The thin plane, which resembles a glider even though it has two small propellers, has undergone two test flights in civilian airspace.
Operating in the stratosphere, higher than aircraft but lower than satellites, the company hopes to help bring the Internet to billions of people around the world.
“We have ambitions to go for periods of up to six months,” Jana Rosenman, head of unmanned aircraft systems at Airbus, told the Palestinian News Agency.
“Our batteries are working very well. I think we are now confident in (reaching) three months and I would say going six months on this aerial vehicle would not be a problem.

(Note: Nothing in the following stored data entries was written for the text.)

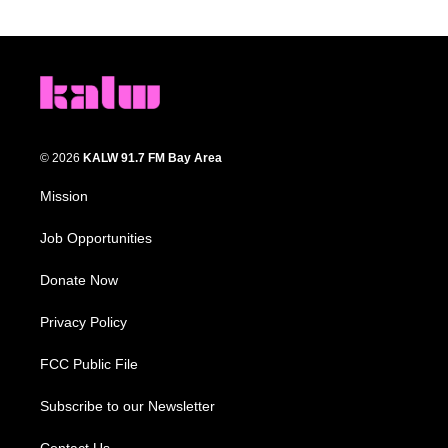
© 2026
KALW 91.7 FM Bay Area
Mission
Job Opportunities
Donate Now
Privacy Policy
FCC Public File
Subscribe to our Newsletter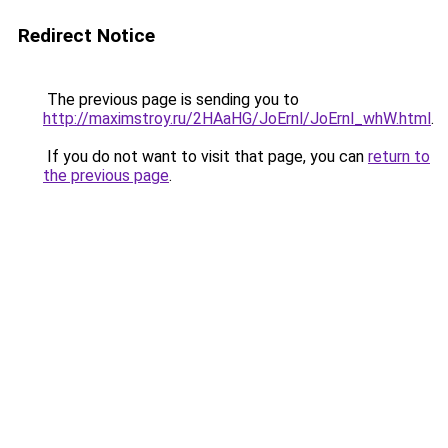
Redirect Notice
The previous page is sending you to
http://maximstroy.ru/2HAaHG/JoErnl/JoErnl_whW.html
.
If you do not want to visit that page, you can
return to
the previous page
.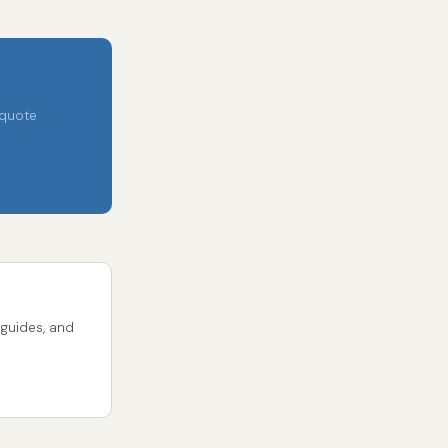
 quote
 guides, and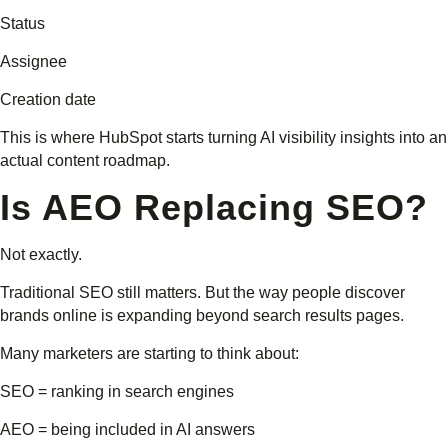
Status
Assignee
Creation date
This is where HubSpot starts turning AI visibility insights into an
actual content roadmap.
Is AEO Replacing SEO?
Not exactly.
Traditional SEO still matters. But the way people discover
brands online is expanding beyond search results pages.
Many marketers are starting to think about:
SEO = ranking in search engines
AEO = being included in AI answers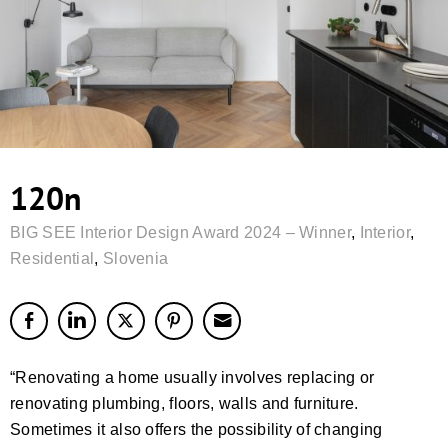
120n
BIG SEE Interior Design Award 2024 – Winner
,
Interior
,
Residential
,
Slovenia
“Renovating a home usually involves replacing or
renovating plumbing, floors, walls and furniture.
Sometimes it also offers the possibility of changing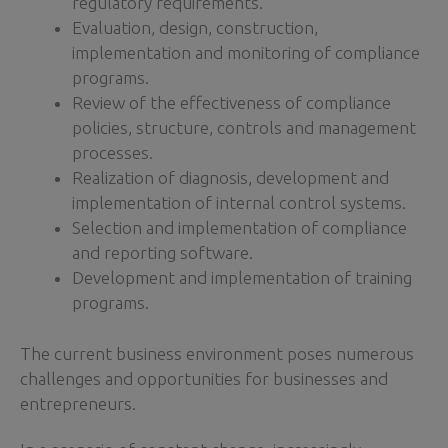
regulatory requirements.
Evaluation, design, construction,
implementation and monitoring of compliance
programs.
Review of the effectiveness of compliance
policies, structure, controls and management
processes.
Realization of diagnosis, development and
implementation of internal control systems.
Selection and implementation of compliance
and reporting software.
Development and implementation of training
programs.
The current business environment poses numerous
challenges and opportunities for businesses and
entrepreneurs.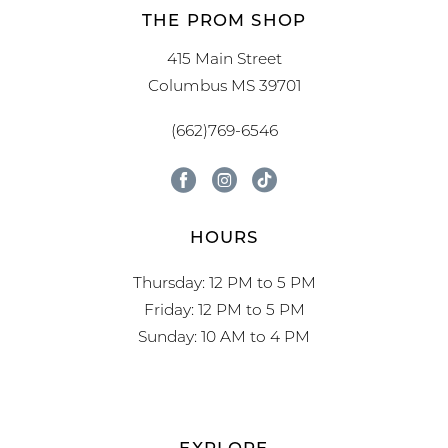
THE PROM SHOP
415 Main Street
Columbus MS 39701
(662)769-6546
HOURS
Thursday: 12 PM to 5 PM
Friday: 12 PM to 5 PM
Sunday: 10 AM to 4 PM
EXPLORE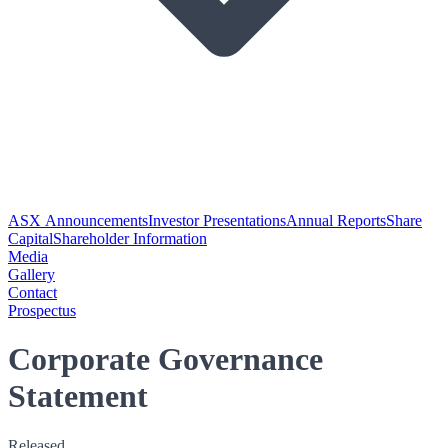
ASX Announcements
Investor Presentations
Annual Reports
Share
Capital
Shareholder Information
Media
Gallery
Contact
Prospectus
Corporate Governance
Statement
Released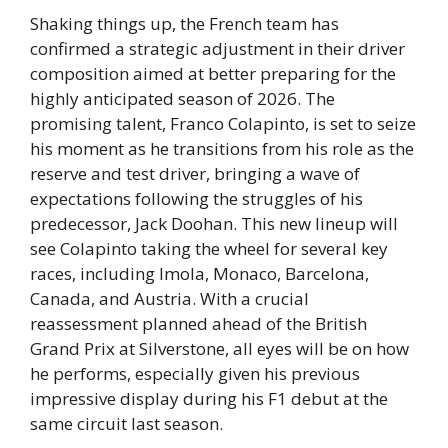
Shaking things up, the French team has
confirmed a strategic adjustment in their driver
composition aimed at better preparing for the
highly anticipated season of 2026. The
promising talent, Franco Colapinto, is set to seize
his moment as he transitions from his role as the
reserve and test driver, bringing a wave of
expectations following the struggles of his
predecessor, Jack Doohan. This new lineup will
see Colapinto taking the wheel for several key
races, including Imola, Monaco, Barcelona,
Canada, and Austria. With a crucial
reassessment planned ahead of the British
Grand Prix at Silverstone, all eyes will be on how
he performs, especially given his previous
impressive display during his F1 debut at the
same circuit last season.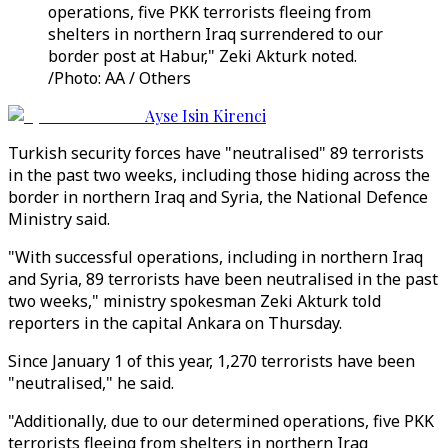
operations, five PKK terrorists fleeing from
shelters in northern Iraq surrendered to our
border post at Habur," Zeki Akturk noted.
/Photo: AA / Others
Ayse Isin Kirenci
Turkish security forces have "neutralised" 89 terrorists
in the past two weeks, including those hiding across the
border in northern Iraq and Syria, the National Defence
Ministry said.
"With successful operations, including in northern Iraq
and Syria, 89 terrorists have been neutralised in the past
two weeks," ministry spokesman Zeki Akturk told
reporters in the capital Ankara on Thursday.
Since January 1 of this year, 1,270 terrorists have been
"neutralised," he said.
"Additionally, due to our determined operations, five PKK
terrorists fleeing from shelters in northern Iraq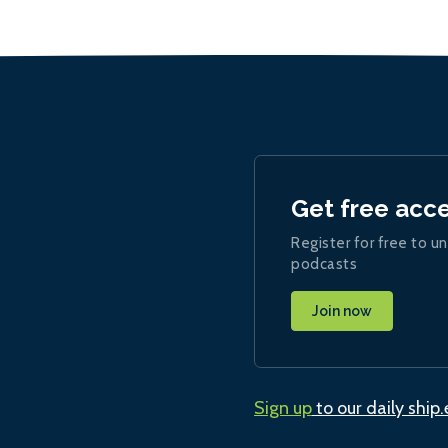
Get free acc
Register for free to un
podcasts
Join now
Sign up
to our daily ship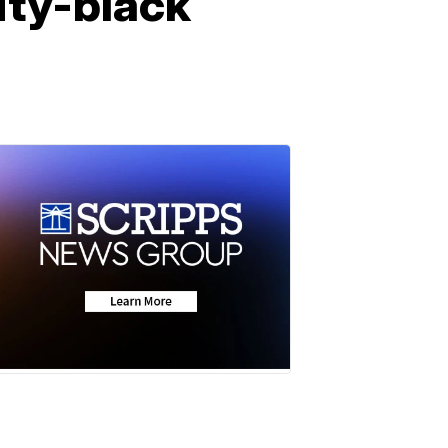
rity-black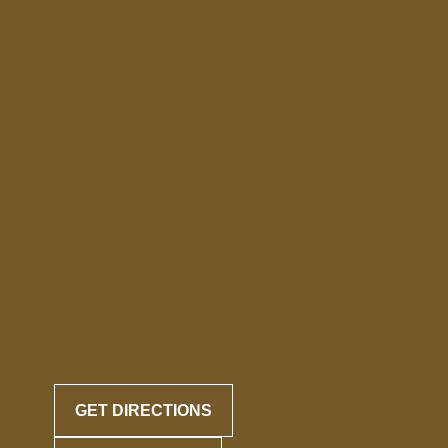
GET DIRECTIONS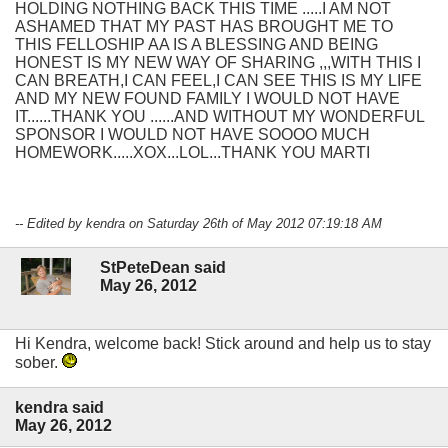
HOLDING NOTHING BACK THIS TIME .....I AM NOT
ASHAMED THAT MY PAST HAS BROUGHT ME TO
THIS FELLOSHIP AA IS A BLESSING AND BEING
HONEST IS MY NEW WAY OF SHARING ,,,WITH THIS I
CAN BREATH,I CAN FEEL,I CAN SEE THIS IS MY LIFE
AND MY NEW FOUND FAMILY I WOULD NOT HAVE
IT......THANK YOU ......AND WITHOUT MY WONDERFUL
SPONSOR I WOULD NOT HAVE SOOOO MUCH
HOMEWORK.....XOX...LOL...THANK YOU MARTI
-- Edited by kendra on Saturday 26th of May 2012 07:19:18 AM
StPeteDean said
May 26, 2012
Hi Kendra, welcome back! Stick around and help us to stay
sober.
kendra said
May 26, 2012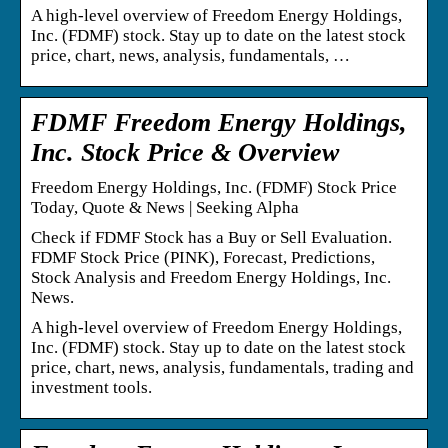
A high-level overview of Freedom Energy Holdings,
Inc. (FDMF) stock. Stay up to date on the latest stock
price, chart, news, analysis, fundamentals, …
FDMF Freedom Energy Holdings,
Inc. Stock Price & Overview
Freedom Energy Holdings, Inc. (FDMF) Stock Price
Today, Quote & News | Seeking Alpha
Check if FDMF Stock has a Buy or Sell Evaluation.
FDMF Stock Price (PINK), Forecast, Predictions,
Stock Analysis and Freedom Energy Holdings, Inc.
News.
A high-level overview of Freedom Energy Holdings,
Inc. (FDMF) stock. Stay up to date on the latest stock
price, chart, news, analysis, fundamentals, trading and
investment tools.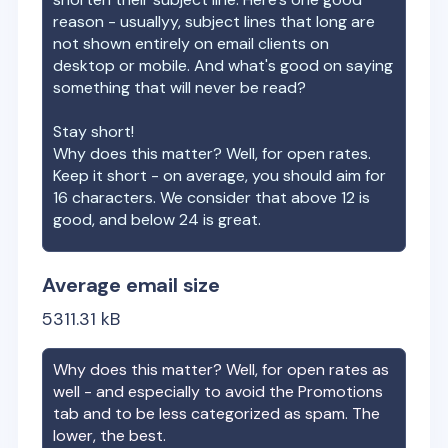
reason - usuallyy, subject lines that long are
not shown entirely on email clients on
desktop or mobile. And what's good on saying
something that will never be read?
Stay short!
Why does this matter? Well, for open rates.
Keep it short - on average, you should aim for
16 characters. We consider that above 12 is
good, and below 24 is great.
Average email size
5311.31
kB
Why does this matter? Well, for open rates as
well - and especially to avoid the Promotions
tab and to be less categorized as spam. The
lower, the best.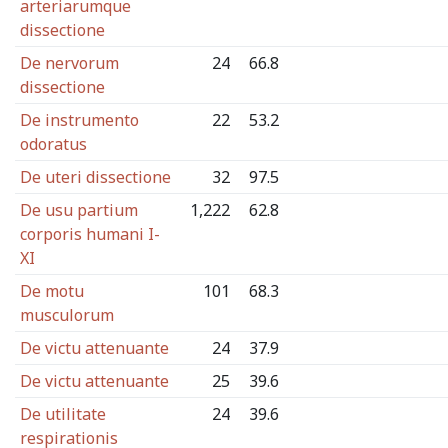
arteriarumque
dissectione
De nervorum
24
66.8
dissectione
De instrumento
22
53.2
odoratus
De uteri dissectione
32
97.5
De usu partium
1,222
62.8
corporis humani I-
XI
De motu
101
68.3
musculorum
De victu attenuante
24
37.9
De victu attenuante
25
39.6
De utilitate
24
39.6
respirationis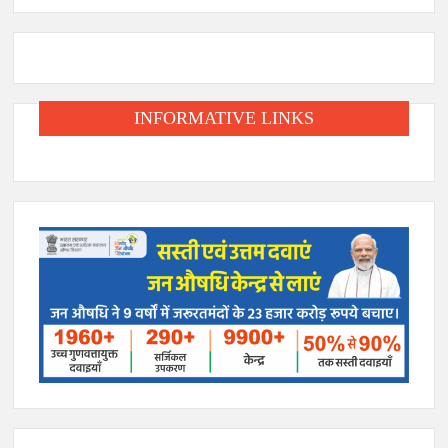
INFORMATIVE LINKS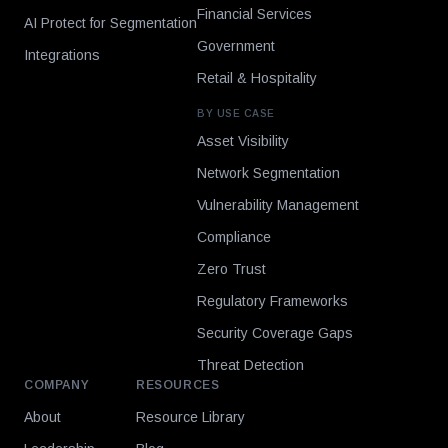
Financial Services
AI Protect for Segmentation
Government
Integrations
Retail & Hospitality
BY USE CASE
Asset Visibility
Network Segmentation
Vulnerability Management
Compliance
Zero Trust
Regulatory Frameworks
Security Coverage Gaps
Threat Detection
COMPANY
RESOURCES
About
Resource Library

“Have we demonstrated it in practice? No, not yet. But all the steps we’ve taken in our lab tests clearly indicate that we’re on a very good path.”
She added, “I think there’s a huge potential to reach people that you wouldn’t traditionally reach with fiber (broadband), there’s really no end to it.
“There is virtually no limit to access to today’s offline population, which is a vast community,” Rosenman added.
The Palestinian Authority reported that UNICEF data for 2020 said that two-thirds of children around the world – nearly 1.3 billion people – are not connected to the Internet at home, which prevents and isolates them from competition in the modern economy.
Zephyr could also have military uses.
Its second 18-day flight has been completed for the UK Ministry of Defense, to which Airbus had previously agreed to supply similar aircraft.
The Department of Defense, which describes the aircraft as high-altitude pseudo-satellites (HAPS), said in 2016 that it would be “capable of collecting consistent, reliable information across vast geographic areas at a much greater level of detail than ever before.”
“Spécialiste de la télévision sans vergogne. Pionnier des zombies inconditionnels. Résolveur de problèmes d’une humilité exaspérante.”